- Ted Cruz frequently talks about his fund-raising skills on the campaign trail
- Cruz: "We have not seen a true grass-roots movement conservative with serious fund-raising ability since 1980"
Pierson, Iowa (CNN)Ted Cruz has raised a lot of money -- and he wants you to know it.
Standing in front of hay bales and before Iowans picnicking in lawn chairs, the presidential candidate recently ended 25 minutes of remarks here the same way he usually does.
"With one week to go in our first fund-raising quarter, we set a goal that we wanted to raise $1 million in a week. Now, I thought that was a pretty audacious goal," Cruz said, recalling the opening days of his campaign. "Well, I'm sorry to tell you we failed in that goal. We didn't raise a million dollars in a week. We raised a million dollars in one day."
The crowd, like an audience watching a gymnast land a tough stunt, let out a collective "woah." But he wasn't finished.
"By the third day, we'd raised $2 million. And by the end of the week, we'd raised over $4.3 million," Cruz rattled off. "To put that into context, $4.3 million is more than any Republican candidate has raised in the opening week in modern history. It's double what Mitt Romney raised in 2012. It's much more than double what John McCain raised in 2008."
On the stump, insurgent candidates like Cruz are eagerly pointing to their fund-raising prowess to show they are just as viable as those in the establishment. Democratic Sen. Bernie Sanders, who said Thursday he raised $15 million despite despising the money game, was glad to share aloud how he had fund-raised differently than his rivals had. And Cruz has been touting his totals ever since he announced, rarely missing a chance before grass-roots conservatives or the media to chat dollars and cents.
Expect more boasting about fund-raising this week as more candidates reveal how much money they collected during the second quarter.
It is a message that some here in Iowa described as crass and inappropriate, like talking about religion at a dinner party. Yet with a Republican field of more than a dozen candidates, others said it helps them know that a candidate could actually win and is worth supporting in the caucuses next year.
That's especially true for Cruz, who is arguably doing better in fund-raising than he is doing in early polling. The Cruz campaign announced Sunday it had raised $14.3 million in the first and second quarters, and the super PAC supporting him says it has raised nearly another $40 million to back him independently.
Altogether, the campaign believes it could finish in second place in the fund-raising war's first battle, trailing only juggernaut Jeb Bush. And the campaign is summoning its top donors and bundlers to a ritzy summit this weekend in Colorado Springs to take its money-chasing operation to the next level.

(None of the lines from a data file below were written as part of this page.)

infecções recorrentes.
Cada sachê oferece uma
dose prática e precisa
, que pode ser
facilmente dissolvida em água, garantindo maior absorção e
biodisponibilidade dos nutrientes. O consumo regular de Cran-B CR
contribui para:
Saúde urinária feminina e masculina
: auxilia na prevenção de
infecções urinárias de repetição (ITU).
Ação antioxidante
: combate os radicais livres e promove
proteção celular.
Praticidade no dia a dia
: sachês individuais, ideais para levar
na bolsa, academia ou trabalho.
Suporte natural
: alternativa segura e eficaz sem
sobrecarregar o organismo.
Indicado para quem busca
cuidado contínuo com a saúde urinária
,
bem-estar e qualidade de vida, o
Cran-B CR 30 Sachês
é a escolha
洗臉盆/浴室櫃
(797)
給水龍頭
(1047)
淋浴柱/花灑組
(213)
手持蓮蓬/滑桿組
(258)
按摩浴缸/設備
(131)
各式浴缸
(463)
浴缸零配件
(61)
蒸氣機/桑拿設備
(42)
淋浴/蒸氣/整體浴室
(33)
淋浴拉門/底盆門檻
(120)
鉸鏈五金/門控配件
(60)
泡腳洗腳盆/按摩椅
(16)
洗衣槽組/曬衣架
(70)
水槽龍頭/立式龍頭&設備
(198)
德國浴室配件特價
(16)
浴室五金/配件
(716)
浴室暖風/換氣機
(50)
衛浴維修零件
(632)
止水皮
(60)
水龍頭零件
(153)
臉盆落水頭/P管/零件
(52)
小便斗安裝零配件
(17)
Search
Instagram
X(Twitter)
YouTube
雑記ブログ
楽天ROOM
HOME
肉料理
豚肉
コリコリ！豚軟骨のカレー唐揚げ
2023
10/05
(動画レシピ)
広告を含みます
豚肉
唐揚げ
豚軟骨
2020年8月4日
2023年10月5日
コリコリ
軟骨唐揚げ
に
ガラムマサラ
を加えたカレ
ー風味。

Cruz sees the money as distinguishing him from the flash-in-the-pan conservatives of the past.
"Between the campaign fund-raising and the super PAC fund-raising, we have over $40 million cash in the bank," Cruz told reporters in Sheldon, Iowa, when asked by CNN about his emphasis on the hauls. "We have not seen a true grass-roots movement conservative with serious fund-raising ability since 1980."
Cruz relies on reports from senior advisers while traveling the country and does not micromanage his Houston-based operation. Yet the former George W. Bush campaign aide nevertheless rattles off an extensively developed theory -- the "bracketology" -- of why he could win the GOP primary. He openly ponders in interviews how Jeb Bush could earn the nomination given his struggles in early states and the history of the Republican Party.

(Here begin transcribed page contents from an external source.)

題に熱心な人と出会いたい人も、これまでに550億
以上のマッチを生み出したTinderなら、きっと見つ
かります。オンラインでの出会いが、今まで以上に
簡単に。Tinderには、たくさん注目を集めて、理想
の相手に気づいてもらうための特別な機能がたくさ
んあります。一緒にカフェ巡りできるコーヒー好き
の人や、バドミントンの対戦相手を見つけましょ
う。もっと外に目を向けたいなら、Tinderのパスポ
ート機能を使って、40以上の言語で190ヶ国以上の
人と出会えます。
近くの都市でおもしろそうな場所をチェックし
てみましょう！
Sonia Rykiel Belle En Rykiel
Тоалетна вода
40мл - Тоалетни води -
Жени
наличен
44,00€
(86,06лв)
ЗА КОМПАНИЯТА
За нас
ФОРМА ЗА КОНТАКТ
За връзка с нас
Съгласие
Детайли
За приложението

And on the trail here in Iowa this past weekend, Cruz returned to lauding his money game, at one point ending his town hall in Sheldon by answering a question about how to get young people more involved in politics by noting his fund-raising success -- "a good note to wrap up on," he said.
Not all Iowans agreed those were the ideal parting words.
"Most of us don't even care how much money they've raised," said Kelly O'Brien, the longtime county chairwoman of O'Brien County Republican Party, who had just heard Cruz speak. "I don't think that's going to affect whether somebody votes for them or not."
Other GOP voters interviewed across the state said they did not find Cruz's money message distasteful, but rather a signal that Cruz is a viable candidate to take seriously.
"If you're going to go the whole show, it takes big numbers to make it work," said Tom Oswald, an Iowa farm leader who has not yet committed to a candidate. "I don't think it's icky at all -- in fact, it encourages those who say, 'You know, I can do that. I don't have to give a thousand bucks.'"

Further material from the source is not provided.